確実にシミを取りたいと願うそんな方に、今回はクリニックでできる積極的なケアでシミを取るお話をします。
紫外線が原因となってできるシミの代表といえば、老人性色素斑ですね。
このシミは誰でも歳を取ればできる可能性があります。
薄くて小さいものから色濃く大きなものまでさまざまなシミがありますが、より確実に取り除きたい場合はレーザー治療をお薦めします。
なぜレーザー治療が良いのでしょうか?
レーザー治療では、病変に存在するメラニン色素にレーザー光が選択的に吸収され、その時生じた熱で病変を破壊します。
この時、周辺組織への熱伝導が極力抑えられ、周囲の正常皮膚へのダメージが最小限に留まります。
他の治療に比べ、副作用を最小限に抑えながら効率的にでき、ほとんどの場合、1回のレーザー治療でシミの除去が満足度高く行える治療です。
究極のシミ治療と言ってもいいでしょう。
レーザー治療が勧められない方も
シミの除去はレーザーが最も効果的ですが、ごく薄いシミはレーザー治療の適応にならない場合があります。
レーザー治療はメラニン色素が光に吸収されたのち、シミの組織に熱ダメージが加わることで成り立っています。
メラニン色素があまり存在しない薄いシミの場合、レーザー光の吸収が抑制されて熱が十分発生せず、病変の熱破壊が行えない結果、シミが取れてくれない場合があります。
この場合は、光の照射量を増やせば十分な熱が発生して病変の除去が可能になりますが、熱が周辺組織にも伝わってしまい、正常皮膚が熱傷に近いダメージを負うことになります。

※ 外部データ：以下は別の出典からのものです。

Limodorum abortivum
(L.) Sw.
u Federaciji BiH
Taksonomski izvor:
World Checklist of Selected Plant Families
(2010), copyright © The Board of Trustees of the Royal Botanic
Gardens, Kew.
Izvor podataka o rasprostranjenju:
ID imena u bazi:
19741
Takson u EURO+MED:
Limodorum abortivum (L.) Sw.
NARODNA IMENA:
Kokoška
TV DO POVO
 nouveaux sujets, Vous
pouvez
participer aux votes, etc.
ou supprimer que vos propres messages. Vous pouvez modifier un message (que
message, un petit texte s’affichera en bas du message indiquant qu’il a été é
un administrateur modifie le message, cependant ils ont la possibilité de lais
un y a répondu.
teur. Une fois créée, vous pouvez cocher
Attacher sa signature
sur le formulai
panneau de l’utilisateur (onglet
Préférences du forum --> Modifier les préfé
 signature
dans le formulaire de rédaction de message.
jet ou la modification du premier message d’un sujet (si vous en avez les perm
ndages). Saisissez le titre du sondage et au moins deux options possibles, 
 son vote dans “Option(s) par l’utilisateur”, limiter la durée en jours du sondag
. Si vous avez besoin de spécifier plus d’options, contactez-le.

その為、病変がカサブタとなって取れた後、シミ病変の下層の正常皮膚が熱ダメージを負ったことで、治療部位に発赤がはっきりと生じます。
この発赤は炎症後の色素沈着という一過性のくすみになり、長期間にわたって濃い状態で続くことになってしまいます。
通常のレーザー治療後も発赤と炎症後の色素沈着はつきものですが、こちらの場合はもともとあったシミよりも目立たないことが多く、治療の経過としても受け止めやすく外用剤塗布により数か月で消失します。

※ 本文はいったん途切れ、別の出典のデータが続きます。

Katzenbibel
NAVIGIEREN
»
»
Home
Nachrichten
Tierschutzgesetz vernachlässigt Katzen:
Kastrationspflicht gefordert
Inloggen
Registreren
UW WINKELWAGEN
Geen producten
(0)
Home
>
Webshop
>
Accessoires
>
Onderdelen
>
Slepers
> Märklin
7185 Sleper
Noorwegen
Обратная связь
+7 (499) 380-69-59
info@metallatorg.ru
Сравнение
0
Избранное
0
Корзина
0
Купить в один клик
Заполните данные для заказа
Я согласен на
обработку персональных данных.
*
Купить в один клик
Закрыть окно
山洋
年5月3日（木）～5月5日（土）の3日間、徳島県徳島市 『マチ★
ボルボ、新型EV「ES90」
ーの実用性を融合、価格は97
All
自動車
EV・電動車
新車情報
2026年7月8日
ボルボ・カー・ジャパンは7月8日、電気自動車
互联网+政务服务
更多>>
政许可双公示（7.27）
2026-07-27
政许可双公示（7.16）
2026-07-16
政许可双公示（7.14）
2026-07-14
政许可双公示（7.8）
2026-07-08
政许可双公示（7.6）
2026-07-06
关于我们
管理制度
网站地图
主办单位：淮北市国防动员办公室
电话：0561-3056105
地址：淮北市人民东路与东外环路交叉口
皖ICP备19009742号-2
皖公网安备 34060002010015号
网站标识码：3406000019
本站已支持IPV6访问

対して、薄いシミのレーザー治療後の発赤と炎症後の色素沈着は、もともとあったシミよりも目立ってしまい、半年以上に渡って消えないことがあり、治療して悪くなったと思ってしまいがちです。
ですが、この悪化して見える現象は、ごく薄いシミを取るのには避けて通れないものなのです。
ごく薄いシミを取ろうとする場合、一過性ですが悪化して見えてしまうのを了承してレーザー治療を受ける、あるいは外用塗布で薄くなるのを期待するかのどちらかになります。
治療途中の症状を我慢できるか?が判断の分かれ目
紫外線による老人性色素斑のレーザー治療は、禁忌症例はありませんが、先ほど述べたように治療経過が受け止め難い症例もあります。

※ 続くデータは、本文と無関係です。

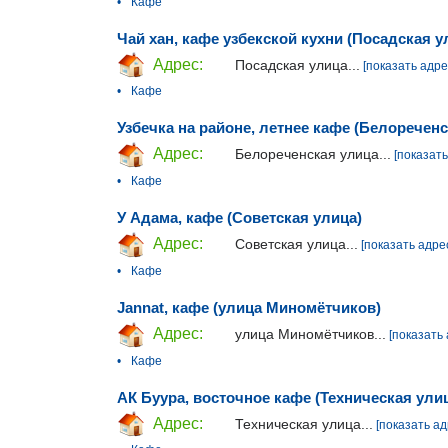
•
Кафе
Чай хан, кафе узбекской кухни (Посадская у
Адрес:
Посадская улица...
[показать адре
•
Кафе
Узбечка на районе, летнее кафе (Белореченс
Адрес:
Белореченская улица...
[показать
•
Кафе
У Адама, кафе (Советская улица)
Адрес:
Советская улица...
[показать адре
•
Кафе
Jannat, кафе (улица Миномётчиков)
Адрес:
улица Миномётчиков...
[показать 
•
Кафе
АК Буура, восточное кафе (Техническая ули
Адрес:
Техническая улица...
[показать ад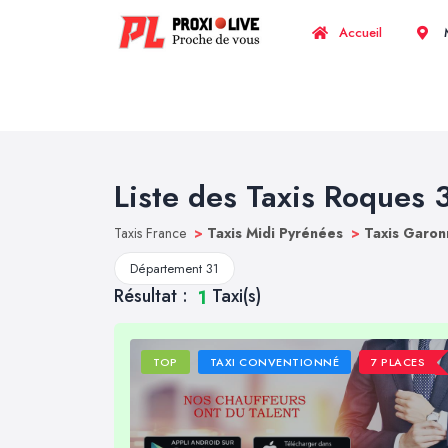
Accueil
M
Liste des Taxis Roques 
Taxis France
>
Taxis Midi Pyrénées
>
Taxis Garon
Département 31
Résultat :
Taxi(s)
1
TOP
TAXI CONVENTIONNÉ
7 PLACES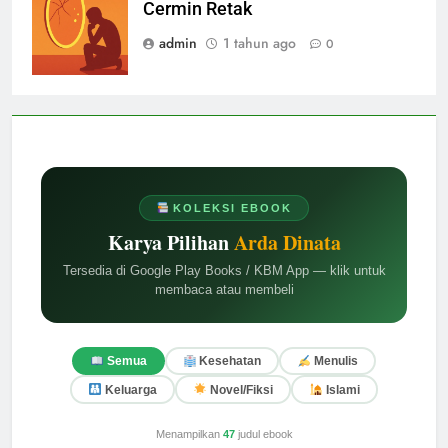
Cermin Retak
admin
1 tahun ago
0
KOLEKSI EBOOK
Karya Pilihan
Arda Dinata
Tersedia di Google Play Books / KBM App — klik untuk
membaca atau membeli
Semua
Kesehatan
Menulis
Keluarga
Novel/Fiksi
Islami
Menampilkan
47
judul ebook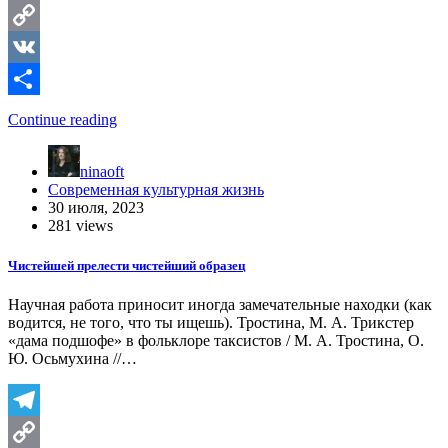
Telegram
Copy
Link
VK
Отправить
Continue reading
ninaoft
Современная культурная жизнь
30 июля, 2023
281 views
Чистейшей прелести чистейший образец
Научная работа приносит иногда замечательные находки (как
водится, не того, что ты ищешь). Тростина, М. А. Трикстер
«дама подшофе» в фольклоре таксистов / М. А. Тростина, О.
Ю. Осьмухина //…
Telegram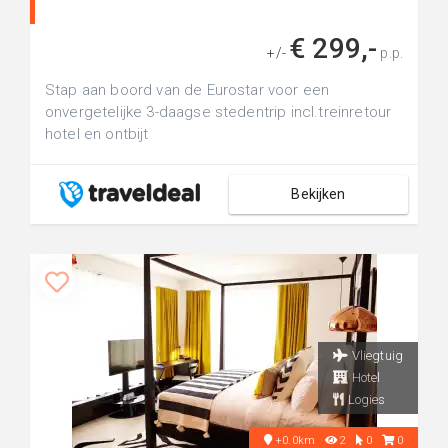
€ 299,-
+/-
p.p.
Stap aan boord van de Eurostar voor een
onvergetelijke 3-daagse stedentrip incl.treinretour
hotel en ontbijt
Bekijken
Vliegtuig
Hotel
Logies
+0.0km
2
0
0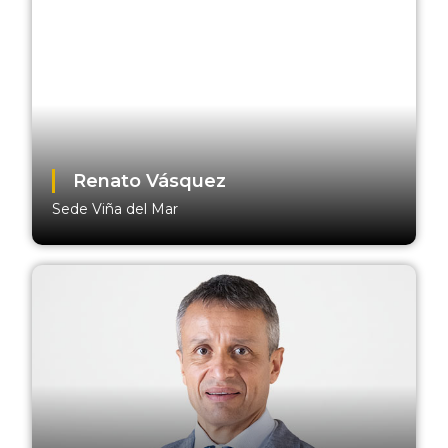
Renato Vásquez
Sede Viña del Mar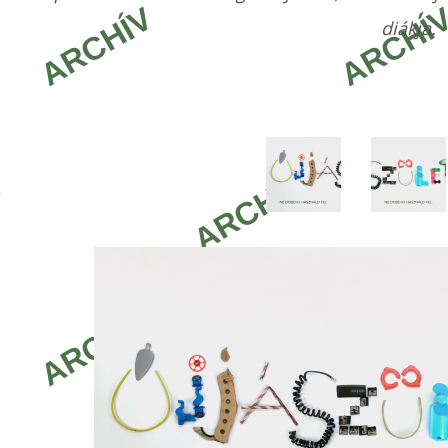
diákja.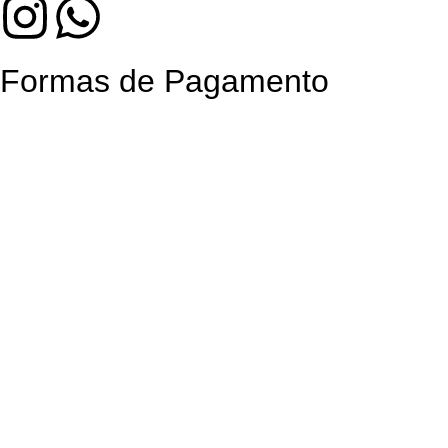
Formas de Pagamento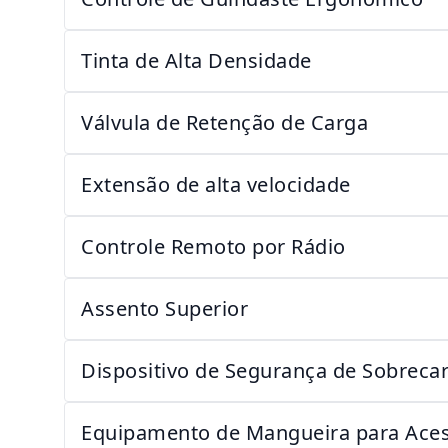
Tinta de Alta Densidade
Válvula de Retenção de Carga
Extensão de alta velocidade
Controle Remoto por Rádio
Assento Superior
Dispositivo de Segurança de Sobrecar
Equipamento de Mangueira para Aces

一時的に悪くなっても最終的にしみが取れるならば良い、と思える方にはレーザー治療は適応となります。
一方で、一時的であるにせよ、悪く見える時期が存在することが許容できないならば外用剤をお勧めします。
いずれにせよ、治療前に治療経過についてしっかりと理解することが必要です。
医師と相談して、是非自分に合った治療法を選択してください。